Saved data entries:
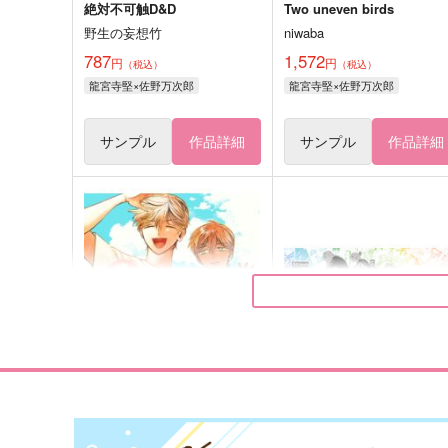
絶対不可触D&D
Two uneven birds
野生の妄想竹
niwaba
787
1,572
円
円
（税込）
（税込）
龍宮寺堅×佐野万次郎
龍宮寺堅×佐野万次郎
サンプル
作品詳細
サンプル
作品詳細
* * *
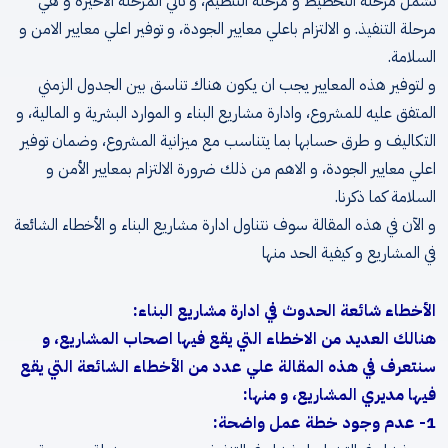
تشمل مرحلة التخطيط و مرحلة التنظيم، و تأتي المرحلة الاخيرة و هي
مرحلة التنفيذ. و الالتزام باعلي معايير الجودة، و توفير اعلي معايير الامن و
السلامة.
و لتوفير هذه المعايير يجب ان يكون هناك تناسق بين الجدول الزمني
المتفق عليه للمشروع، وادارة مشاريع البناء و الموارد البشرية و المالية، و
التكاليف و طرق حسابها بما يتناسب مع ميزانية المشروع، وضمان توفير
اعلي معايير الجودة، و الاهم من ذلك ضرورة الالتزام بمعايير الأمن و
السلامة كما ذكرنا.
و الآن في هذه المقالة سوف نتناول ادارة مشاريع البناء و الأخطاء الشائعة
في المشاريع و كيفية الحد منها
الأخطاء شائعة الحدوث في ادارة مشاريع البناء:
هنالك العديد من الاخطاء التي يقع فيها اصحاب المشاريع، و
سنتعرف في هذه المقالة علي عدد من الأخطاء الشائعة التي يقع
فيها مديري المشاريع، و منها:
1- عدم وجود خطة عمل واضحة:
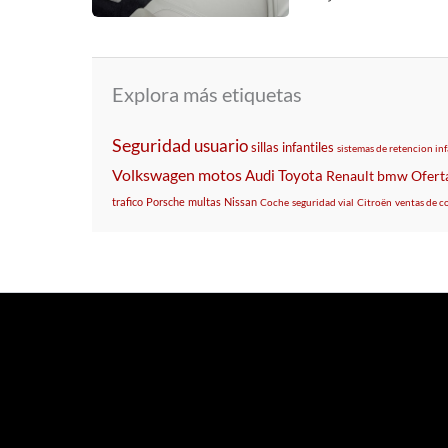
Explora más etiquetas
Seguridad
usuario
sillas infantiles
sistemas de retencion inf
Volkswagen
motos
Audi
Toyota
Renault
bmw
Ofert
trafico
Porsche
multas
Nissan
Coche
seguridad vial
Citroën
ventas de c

:: EXERCISE INSTRUCTIONS ::
How many of the lines above contain the string "فيها"? Give the count alone.

:: SOLUTION TO THIS TASK ::
2